The court then launched into its factual findings that included its specific findings relative to plaintiff's conduct during the course of the litigation. Apart from the fact that defense counsel never formally renewed defendant's motion for sanctions, when plaintiff attempted to raise the issue of defense counsel's conduct, the court cut plaintiff off, but then allowed defense counsel, whose closing the court had earlier permitted defense counsel to waive, to place on the record plaintiff's conduct, which defendant found objectionable.

Since plaintiff appeared to be inviting the court to revisit the issue of sanctions, when he sought to address defense counsel's behavior, the court should have afforded plaintiff an opportunity to respond to defense counsel's contentions. Moreover, there is nothing in the earlier order denying defendant's motion for the imposition of sanctions that placed the parties on notice the court was reserving decision on the matter to a later time. Nor do we find the language "SANCTIONS DENIED AT THIS TIME" as set forth in defendant's order helpful. This language is susceptible to at least two interpretations.

This language could be construed as meaning the court was reserving decision until a later time or that the court was of the view that none of the allegations set forth by defendant in support of its motion for sanctions were such that they warranted any relief at that time. In its oral decision on December 2, the court referenced the earlier motions for sanctions:

There were various motions filed by both sides for sanctions because of the way the case proceeded and because of the telephone and written communications primarily generated by Mr. Fu and to both . . . the attorney and to the client initially. On the 27th of September[, the court] dealt with the motions briefly because the [c]ourt . . . didn't feel it was appropriate to deal with sanctions at that particular time. Frankly, the [c]ourt just wants to deal with the facts of the case and ordered the parties not to have any additional communications with each other until the trial.

 

The record on appeal does not contain a transcript of the September 27 proceeding. Thus, we are unable to determine whether the parties were given oral notice that the court intended to revisit the issue of sanctions at the time of trial. Based upon the above statement by the court, it does appear that the court was poised to revisit the issue. While we find no abuse of the court's discretion in revisiting the issue at the time of trial, plaintiff was not afforded a fair opportunity to respond. Doe v. Portiz, 142 N.J. 1, 106 (1995) ("[D]ue process requires an opportunity to be heard at a meaningful time and in a meaningful manner."); Matter of Doe, 294 N.J. Super. 108, 122 (Law Div. 1996), aff'd, 302 N.J. Super. 255 (App. Div.), certif. denied, 151 N.J. 468 (1997), cert. denied, 523 U.S. 1096, 118 S. Ct. 1580, 140 L. Ed. 2d 795 (1998).
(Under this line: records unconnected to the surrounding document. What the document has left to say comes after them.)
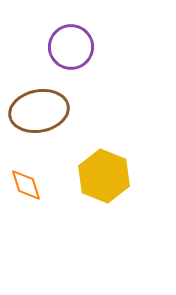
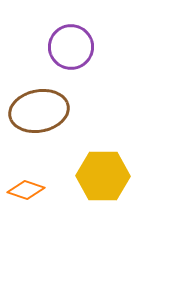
yellow hexagon: moved 1 px left; rotated 21 degrees counterclockwise
orange diamond: moved 5 px down; rotated 54 degrees counterclockwise
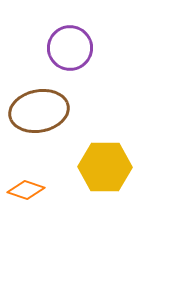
purple circle: moved 1 px left, 1 px down
yellow hexagon: moved 2 px right, 9 px up
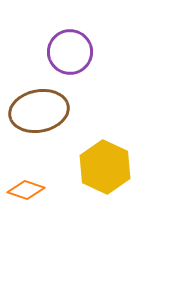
purple circle: moved 4 px down
yellow hexagon: rotated 24 degrees clockwise
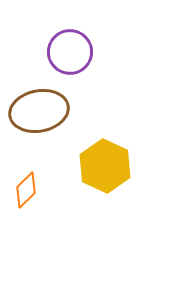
yellow hexagon: moved 1 px up
orange diamond: rotated 63 degrees counterclockwise
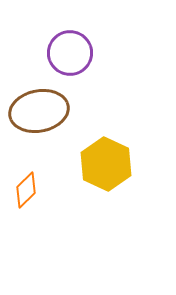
purple circle: moved 1 px down
yellow hexagon: moved 1 px right, 2 px up
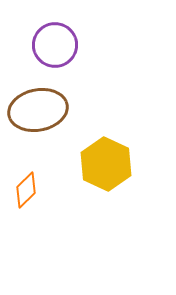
purple circle: moved 15 px left, 8 px up
brown ellipse: moved 1 px left, 1 px up
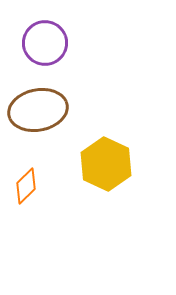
purple circle: moved 10 px left, 2 px up
orange diamond: moved 4 px up
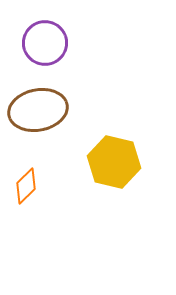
yellow hexagon: moved 8 px right, 2 px up; rotated 12 degrees counterclockwise
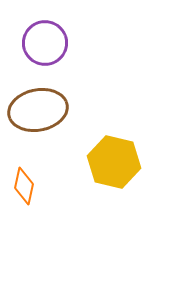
orange diamond: moved 2 px left; rotated 33 degrees counterclockwise
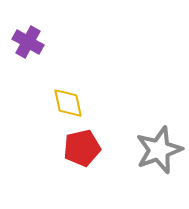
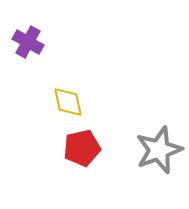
yellow diamond: moved 1 px up
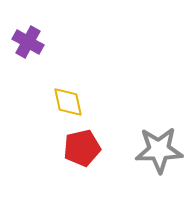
gray star: rotated 18 degrees clockwise
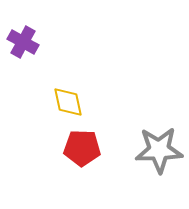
purple cross: moved 5 px left
red pentagon: rotated 15 degrees clockwise
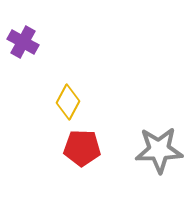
yellow diamond: rotated 40 degrees clockwise
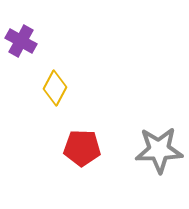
purple cross: moved 2 px left, 1 px up
yellow diamond: moved 13 px left, 14 px up
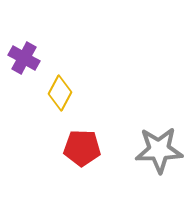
purple cross: moved 3 px right, 17 px down
yellow diamond: moved 5 px right, 5 px down
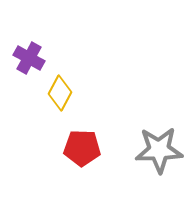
purple cross: moved 5 px right
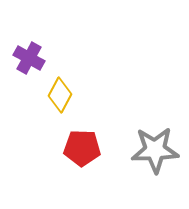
yellow diamond: moved 2 px down
gray star: moved 4 px left
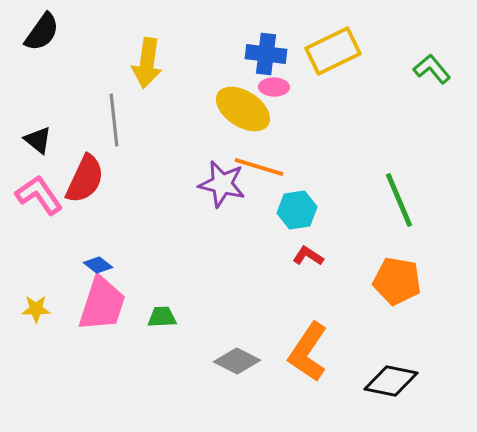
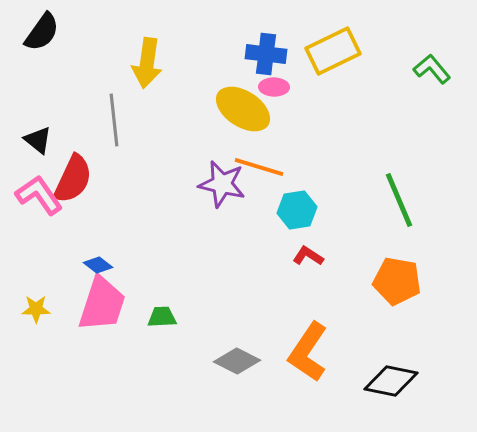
red semicircle: moved 12 px left
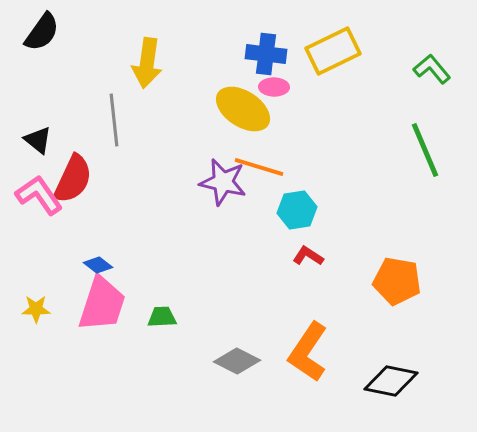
purple star: moved 1 px right, 2 px up
green line: moved 26 px right, 50 px up
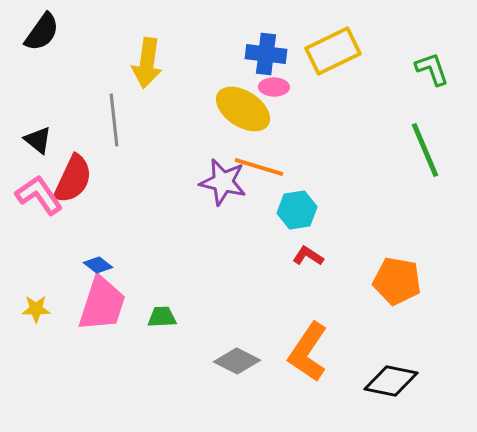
green L-shape: rotated 21 degrees clockwise
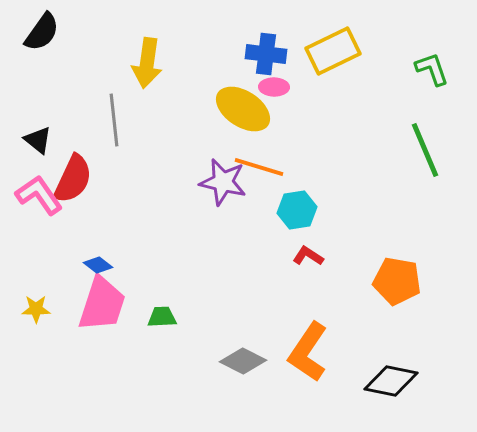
gray diamond: moved 6 px right
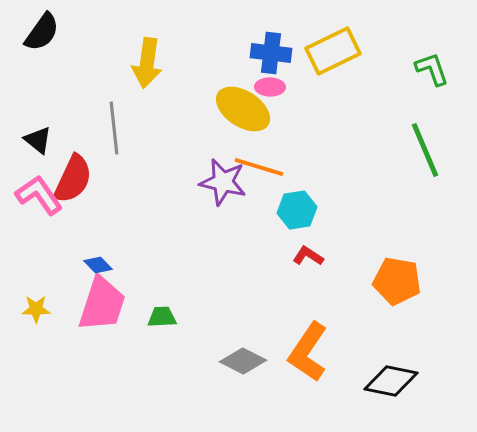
blue cross: moved 5 px right, 1 px up
pink ellipse: moved 4 px left
gray line: moved 8 px down
blue diamond: rotated 8 degrees clockwise
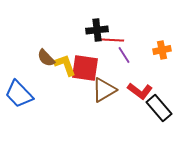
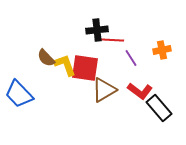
purple line: moved 7 px right, 3 px down
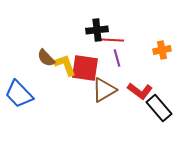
purple line: moved 14 px left; rotated 18 degrees clockwise
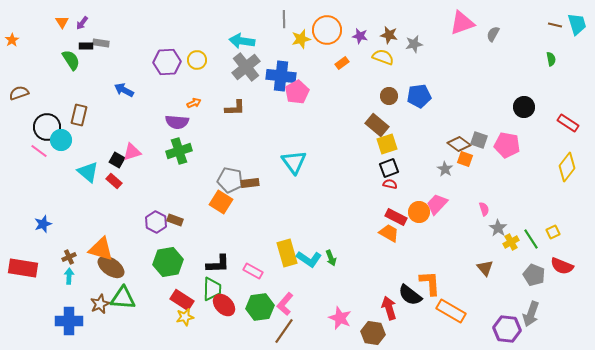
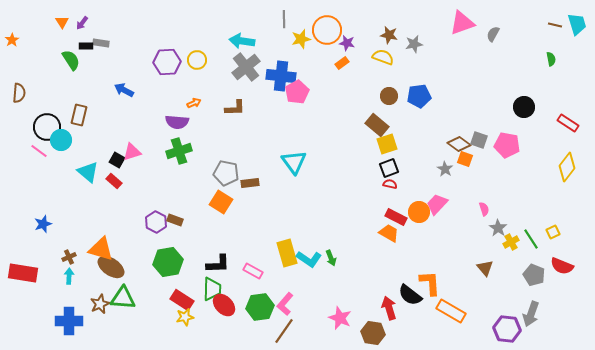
purple star at (360, 36): moved 13 px left, 7 px down
brown semicircle at (19, 93): rotated 114 degrees clockwise
gray pentagon at (230, 180): moved 4 px left, 7 px up
red rectangle at (23, 268): moved 5 px down
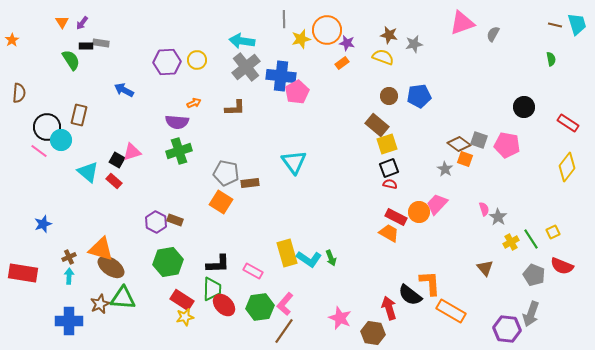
gray star at (498, 228): moved 11 px up
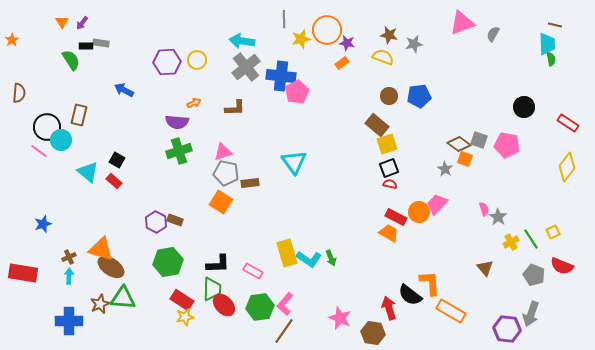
cyan trapezoid at (577, 24): moved 30 px left, 20 px down; rotated 15 degrees clockwise
pink triangle at (132, 152): moved 91 px right
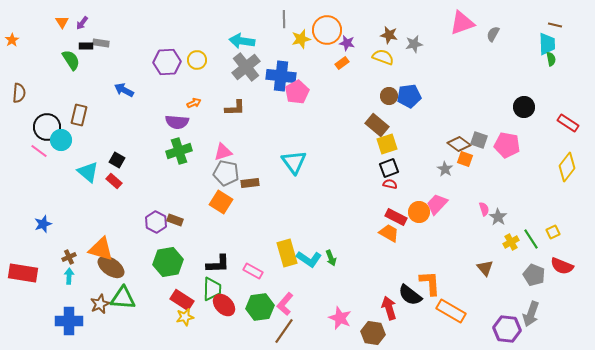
blue pentagon at (419, 96): moved 10 px left
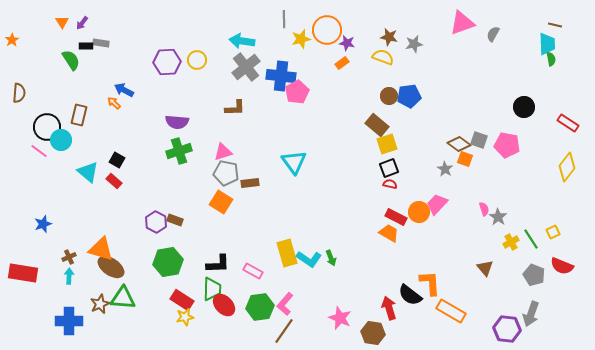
brown star at (389, 35): moved 2 px down
orange arrow at (194, 103): moved 80 px left; rotated 112 degrees counterclockwise
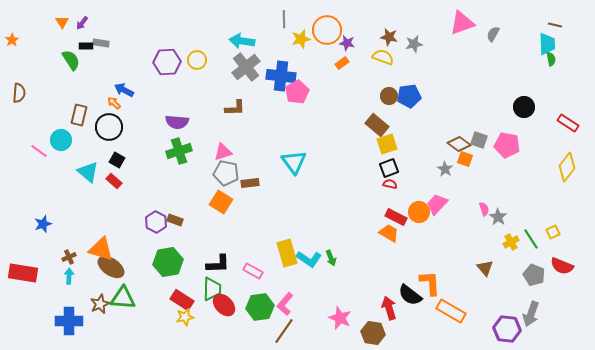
black circle at (47, 127): moved 62 px right
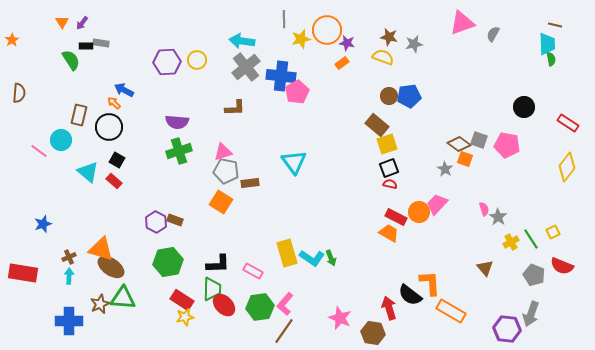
gray pentagon at (226, 173): moved 2 px up
cyan L-shape at (309, 259): moved 3 px right, 1 px up
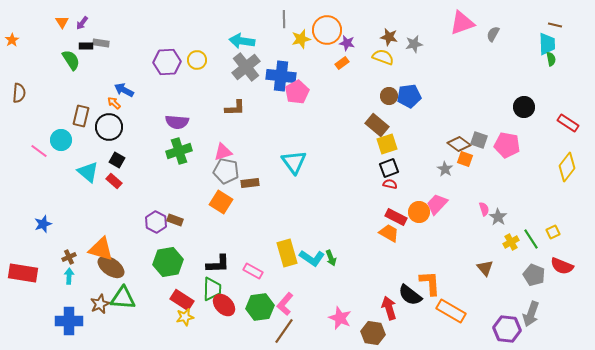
brown rectangle at (79, 115): moved 2 px right, 1 px down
Given the court's indulgence towards plaintiff during the course of the trial, we are certain the court's failure to afford plaintiff an opportunity to address defense counsel's behavior was inadvertent. Nonetheless, we are constrained to vacate the counsel fee award and remand for new proceedings on the question of sanctions. The proceedings should be held as to both parties since plaintiff attempted to address defense counsel's conduct during the course of the proceedings but was precipitously cut off.

Finally, because the trial judge made certain factual findings relative to the merits of the parties' request for sanctions, in fairness to the judge, a different judge should preside over the remand proceedings.

Affirmed in part, vacated in part, and remanded for further proceedings consistent with this opinion. We do not retain jurisdiction.

1 We note that the order awarding counsel fees indicates that the matter was before the court on a "[m]otion pursuant to Rule 1:6-2" and the "Papers filed with the Court" section of the order has an "x" marked next to "Answering papers" and "Reply papers." There is no reference in defendant's brief to this motion. It is not our obligation to search the record in an attempt to find the documents that support the entry in the order. Spinks v. Twp. of Clinton, 402 N.J. Super. 465, 474-75 (App. Div. 2008) (noting the obligation to direct the reviewing court to the specific parts of the record that support a particular argument), certif. denied, 197 N.J. 476 (2009).